Items from a data source
________________________
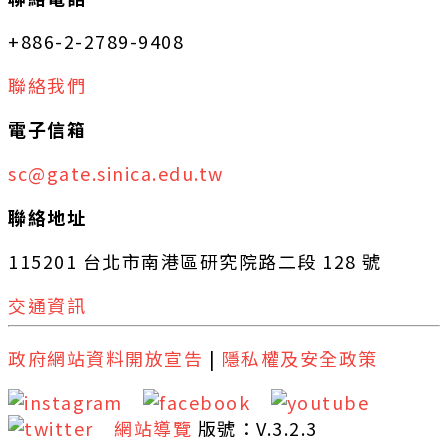
+886-2-2789-9408
聯絡我們
電子信箱
sc@gate.sinica.edu.tw
聯絡地址
115201 台北市南港區研究院路二段 128 號
交通資訊
政府網站資料開放宣告
|
隱私權及安全政策
網站導覽
版號：V.3.2.3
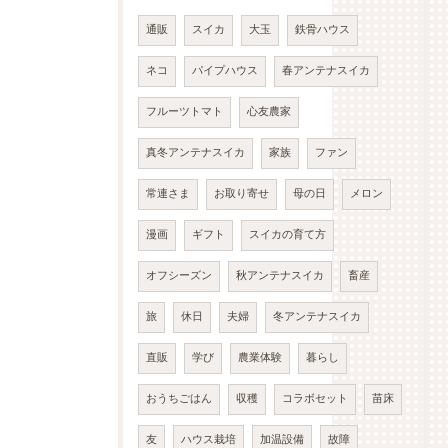
通販
スイカ
大玉
鉄骨ハウス
ネコ
パイプハウス
春アンテナスイカ
フルーツトマト
心友農家
真冬アンテナスイカ
家族
ファン
常連さま
お取り寄せ
母の日
メロン
漫画
ギフト
スイカの育て方
オフシーズン
秋アンテナスイカ
畜産
旅
休日
夫婦
冬アンテナスイカ
直販
学び
農業体験
暮らし
おうちごはん
収穫
コラボセット
苗床
友
ハウス栽培
加温設備
故障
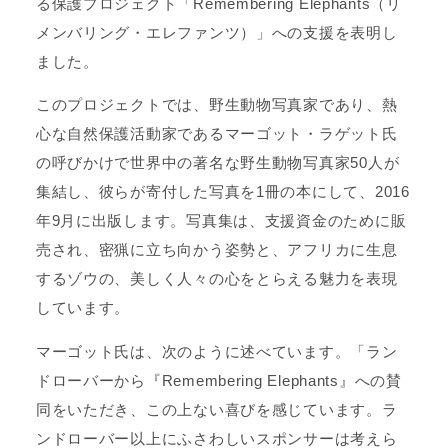
る保護プロジェクト「Remembering Elephants（リ
メンバリング・エレファンツ）」への支援を表明し
ました。
このプロジェクトでは、野生動物写真家であり、熱
心な自然保護活動家であるマーゴット・ラゲット氏
の呼びかけで世界中の著名な野生動物写真家50人が
集結し、彼らが寄付した写真を1冊の本にして、2016
年9月に出版します。写真集は、支援資金のために販
売され、密猟に立ち向かう姿勢と、アフリカに生息
するゾウの、美しく人々の心をとらえる魅力を表現
しています。
マーゴット氏は、次のように述べています。「ラン
ドローバーから『Remembering Elephants』への賛
同をいただき、この上ない喜びを感じています。ラ
ンドローバー以上にふさわしいスポンサーは考えら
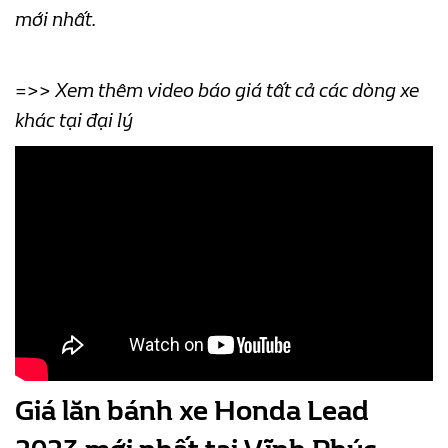
mới nhất.
=>> Xem thêm video báo giá tất cả các dòng xe
khác tại đại lý
Giá lăn bánh xe Honda Lead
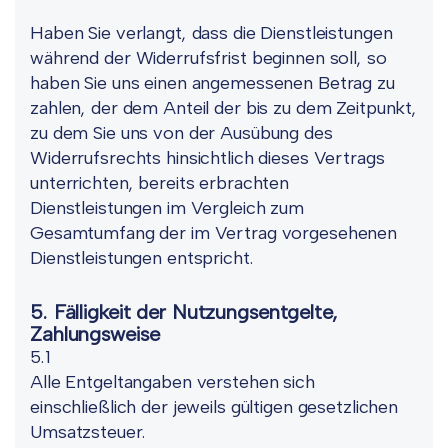
Haben Sie verlangt, dass die Dienstleistungen
während der Widerrufsfrist beginnen soll, so
haben Sie uns einen angemessenen Betrag zu
zahlen, der dem Anteil der bis zu dem Zeitpunkt,
zu dem Sie uns von der Ausübung des
Widerrufsrechts hinsichtlich dieses Vertrags
unterrichten, bereits erbrachten
Dienstleistungen im Vergleich zum
Gesamtumfang der im Vertrag vorgesehenen
Dienstleistungen entspricht.
5. Fälligkeit der Nutzungsentgelte,
Zahlungsweise
5.1
Alle Entgeltangaben verstehen sich
einschließlich der jeweils gültigen gesetzlichen
Umsatzsteuer.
________________________
■ **What to work on**
Nothing but the pictures is to be left out; repeat the data exactly.

■ **Exercise output**
+886-2-2789-9408
聯絡我們
電子信箱
sc@gate.sinica.edu.tw
聯絡地址
115201 台北市南港區研究院路二段 128 號
交通資訊
政府網站資料開放宣告
|
隱私權及安全政策
網站導覽
版號：V.3.2.3
通販
スイカ
大玉
鉄骨ハウス
ネコ
パイプハウス
春アンテナスイカ
フルーツトマト
心友農家
真冬アンテナスイカ
家族
ファン
常連さま
お取り寄せ
母の日
メロン
漫画
ギフト
スイカの育て方
オフシーズン
秋アンテナスイカ
畜産
旅
休日
夫婦
冬アンテナスイカ
直販
学び
農業体験
暮らし
おうちごはん
収穫
コラボセット
苗床
友
ハウス栽培
加温設備
故障
る保護プロジェクト「Remembering Elephants（リ
メンバリング・エレファンツ）」への支援を表明し
ました。
このプロジェクトでは、野生動物写真家であり、熱
心な自然保護活動家であるマーゴット・ラゲット氏
の呼びかけで世界中の著名な野生動物写真家50人が
集結し、彼らが寄付した写真を1冊の本にして、2016
年9月に出版します。写真集は、支援資金のために販
売され、密猟に立ち向かう姿勢と、アフリカに生息
するゾウの、美しく人々の心をとらえる魅力を表現
しています。
マーゴット氏は、次のように述べています。「ラン
ドローバーから『Remembering Elephants』への賛
同をいただき、この上ない喜びを感じています。ラ
ンドローバー以上にふさわしいスポンサーは考えら
mới nhất.
=>> Xem thêm video báo giá tất cả các dòng xe
khác tại đại lý
Giá lăn bánh xe Honda Lead
Haben Sie verlangt, dass die Dienstleistungen
während der Widerrufsfrist beginnen soll, so
haben Sie uns einen angemessenen Betrag zu
zahlen, der dem Anteil der bis zu dem Zeitpunkt,
zu dem Sie uns von der Ausübung des
Widerrufsrechts hinsichtlich dieses Vertrags
unterrichten, bereits erbrachten
Dienstleistungen im Vergleich zum
Gesamtumfang der im Vertrag vorgesehenen
Dienstleistungen entspricht.
5. Fälligkeit der Nutzungsentgelte,
Zahlungsweise
5.1
Alle Entgeltangaben verstehen sich
einschließlich der jeweils gültigen gesetzlichen
Umsatzsteuer.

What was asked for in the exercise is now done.